> **How to complete this task**: Copy out all the lines of the data precisely, omitting any pictures.

> **Dataset content**:
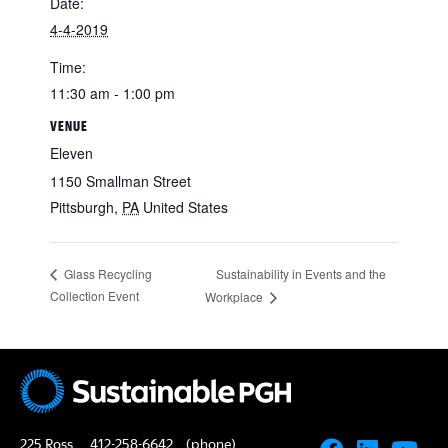
Date:
4-4-2019
Time:
11:30 am - 1:00 pm
VENUE
Eleven
1150 Smallman Street
Pittsburgh
,
PA
United States
Sustainability in Events and the
Glass Recycling
Collection Event
Workplace
225 Ross
412-258-6642
(phone)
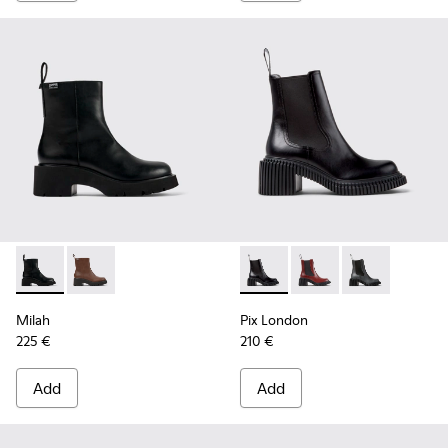
Milah - K400725-001 - Black Leather Ankle Boots for Wome
Milah - K400725-002
Pix London - K400803-001 - 
Pix London - K40080
Pix London - 
Milah
Pix London
225 €
210 €
Add
Add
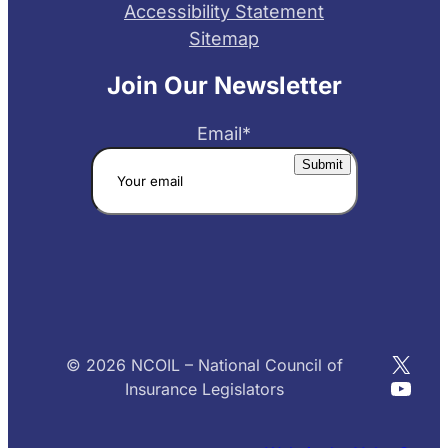
Accessibility Statement
Sitemap
Join Our Newsletter
Email
*
X
© 2026 NCOIL – National Council of
YouT
Insurance Legislators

> **Solution to the exercise**:
Date:
4-4-2019
Time:
11:30 am - 1:00 pm
VENUE
Eleven
1150 Smallman Street
Pittsburgh
,
PA
United States
Sustainability in Events and the
Glass Recycling
Collection Event
Workplace
225 Ross
412-258-6642
(phone)
Milah - K400725-001 - Black Leather Ankle Boots for Wome
Milah - K400725-002
Pix London - K400803-001 - 
Pix London - K40080
Pix London - 
Milah
Pix London
225 €
210 €
Add
Add
Accessibility Statement
Sitemap
Join Our Newsletter
Email
*
X
© 2026 NCOIL – National Council of
YouT
Insurance Legislators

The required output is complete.